The multi-decade disinformation campaign funded by the fossil fuel industry is certainly a key source of their confusion.  And that confusion is amplified whenever the media disproportionately favors scientists who reject the basic scientific consensus on climate change.  A 2014 study makes clear this false balance remains commonplace.

But there is another more insidious source of confusion for the public, and that’s when the media’s language on climate science is itself ridiculously watered-down.

A good (which is to say bad) example is the Reuters piece on Donald Trump’s dangerous gibberish on the Paris climate agreement, which I deciphered and debunked on Wednesday.  One of the paragraphs was widely cited on the internet:
Trump said he did not believe China, the world’s top emitter of the carbon dioxide gas that many scientists believe is contributing to global climate change, would adhere to its pledge under the Paris deal.
Reuters has watered down our scientific understanding with not one, not two, but three different hedges (and other media outlets, like Forbes, also routinely do this).

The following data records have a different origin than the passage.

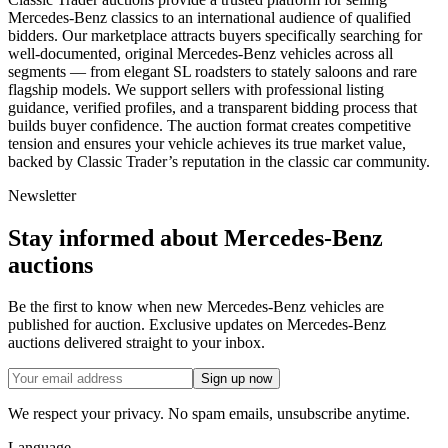
Mercedes-Benz classics to an international audience of qualified
bidders. Our marketplace attracts buyers specifically searching for
well-documented, original Mercedes-Benz vehicles across all
segments — from elegant SL roadsters to stately saloons and rare
flagship models. We support sellers with professional listing
guidance, verified profiles, and a transparent bidding process that
builds buyer confidence. The auction format creates competitive
tension and ensures your vehicle achieves its true market value,
backed by Classic Trader’s reputation in the classic car community.
Newsletter
Stay informed about Mercedes-Benz
auctions
Be the first to know when new Mercedes-Benz vehicles are
published for auction. Exclusive updates on Mercedes-Benz
auctions delivered straight to your inbox.
Sign up now
We respect your privacy. No spam emails, unsubscribe anytime.
Language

First, it isn’t merely “many scientists” — it is virtually all of the ones who publish in the field. Second, it isn’t merely something they “believe” — it is something they have proven and confirmed using the scientific method, and then subjected to review by the world’s leading scientists, and then subjected to review by all of the world’s major governments. Third, CO2 does a whole lot more than “contribute” to climate change — it is the primary cause.